A questão da diretoria

O racismo também entra em jogo nos times como instituição, e inclusive nas ligas. É notório que o grande número de jogadores negros hoje em dia não se traduz nas diretorias. Os cargos de chefia dos times, e mesmo os cargos de técnico, ainda são muito associados com homens brancos. 

Prova disso é a Rooney rule, ou regra Rooney, da NFL, que dita que os times de futebol americano devem entrevistar pelo menos uma pessoa pertencente a uma minoria étnica para cargos de técnico principal. A regra, ainda muito discutida pela mídia, mostra que há certa preocupação em tentar diminuir a diferença racial entre os técnicos da liga. Se a regra funciona ou não é questão interpretativa, mas mostra certa iniciativa por parte da liga no combate ao problema.

Comparação entre as porcentagens de jogadores brancos e negros e de chefes brancos e negros tanto na NBA quanto na NFL [Imagem: Luana Franzão / Comunicação Visual – Jornalismo Júnior]
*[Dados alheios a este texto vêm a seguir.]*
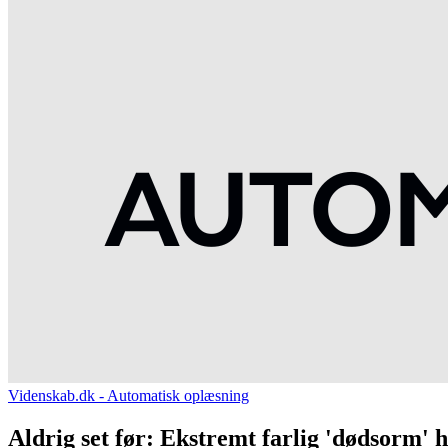
Videnskab.dk - Automatisk oplæsning
Aldrig set før: Ekstremt farlig 'dødsorm' h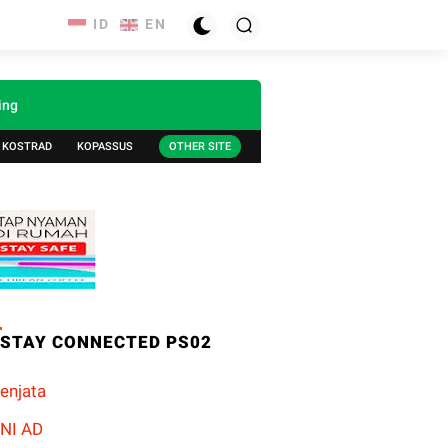
ing
KOSTRAD
KOPASSUS
OTHER SITE
STAY CONNECTED PS02
enjata
NI AD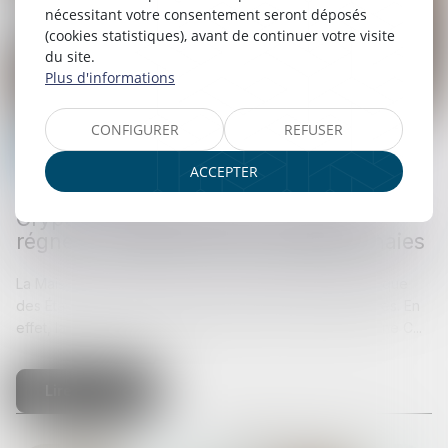
nécessitant votre consentement seront déposés
(cookies statistiques), avant de continuer votre visite
du site.
Plus d'informations
CONFIGURER
REFUSER
Cryptomonnaies
ACCEPTER
24/07/2025
Crypto : les USA lancent 3 lois pour
régner sur Bitcoin et les cryptomonnaies
La Maison-Blanche n’est pas le seul bâtiment emblématique
des États-Unis à s’intéresser de près aux cryptomonnaies. En
effet, la Chambre des représentants vient d’annoncer une C...
Lire la suite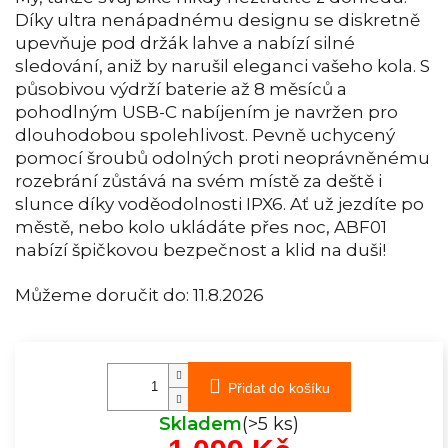
Díky ultra nenápadnému designu se diskretně
upevňuje pod držák lahve a nabízí silné
sledování, aniž by narušil eleganci vašeho kola. S
působivou výdrží baterie až 8 měsíců a
pohodlným USB-C nabíjením je navržen pro
dlouhodobou spolehlivost. Pevně uchycený
pomocí šroubů odolných proti neoprávněnému
rozebrání zůstává na svém místě za deště i
slunce díky voděodolnosti IPX6. Ať už jezdíte po
městě, nebo kolo ukládáte přes noc, ABF01
nabízí špičkovou bezpečnost a klid na duši!
Můžeme doručit do:
11.8.2026
Přidat do košíku
Skladem
(>5 ks)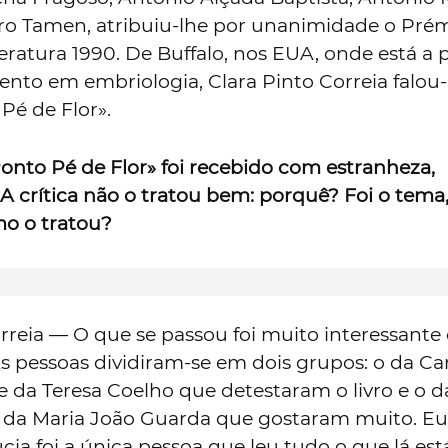
dro Tamen, atribuiu-lhe por unanimidade o Pré
ratura 1990. De Buffalo, nos EUA, onde está a 
to em embriologia, Clara Pinto Correia falou
 Pé de Flor».
onto Pé de Flor»
foi recebido com estranheza,
 A crítica não o tratou bem: porquê? Foi o tema
mo o tratou?
rreia — O que se passou foi muito interessante 
s pessoas dividiram-se em dois grupos: o da Ca
 e da Teresa Coelho que detestaram o livro e o d
e da Maria João Guarda que gostaram muito. E
cia foi a única pessoa que leu tudo o que lá est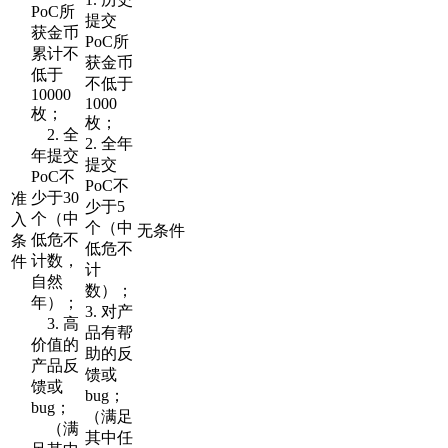
PoC所
提交
获金币
PoC所
累计不
获金币
低于
不低于
10000
1000
枚；
枚；
2. 全
2. 全年
年提交
提交
PoC不
PoC不
少于30
准
少于5
个（中
入
个（中
无条件
低危不
条
低危不
计数，
件
计
自然
数）；
年）；
3. 对产
3. 高
品有帮
价值的
助的反
产品反
馈或
馈或
bug；
bug；
（满足
（满
其中任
Além disso, um grande problema histórico foi o de patrocínios. Durante os anos 70, que foram comercialmente os piores anos da NBA, a NFL conseguiu diversos patrocinadores. O porquê disso? A NFL era vista como uma liga “branca”, enquanto o basquete já era visto como esporte de negro. E, como bem pontua Marcel, “a propaganda sempre carregou um viés ideológico de exclusão.” E, reiterando o que disse Neilton, isso se dá devido a aristocracia financiadora que busca se manter no poder. Além disso, diz o especialista da EEFE-USP, há também um fator moral nessa questão, já que a raça negra foi, historicamente, ligada à características consideradas imorais, como quando estereotipam bandidos e infratores como negros, fato que em teoria prejudicaria a imagem de uma marca.

Segundo Marcel, as propagandas só começaram a utilizar negros a partir dos anos 90, o que mostra o quão recente é esse fenômeno. Por isso, percebe-se que, apesar das melhorias, ainda há um longo caminho para que o campo da publicidade torne-se verdadeiramente igual do ponto de vista étnico.

Apito final

Marcel afirma que o panorama das relações raciais nos Estados Unidos segue complexa. Se por um lado ela melhorou, com o movimento dos direitos civis que aboliu as leis segregacionistas e garantiu a isonomia de todos, por outro, piorou, pois agora tornou-se mais internalizada ou privatizada.

Por mais que brilhantes estudos como o de Pat Ferrucci sejam realizados, a realidade é que o preconceito ainda existe e, pior, persiste. É necessário sempre reconhecer e comemorar os avanços, mas ainda é preciso pensar que todos os dias meninos e meninas são colocados em posições que não querem pela cor de sua pele. É preciso lembrar que, até hoje, atletas profissionais de alto nível não recebem o respeito que devem pois “não estão na posição apropriada”. Para referenciar o grande Martin Luther King Jr., “eu tenho um sonho de que, um dia,” meninos e meninas poderão jogar esportes por amor, sem que nunca escutem que não são apropriados para uma função. Esse sonho, quem sabe, um dia será realidade.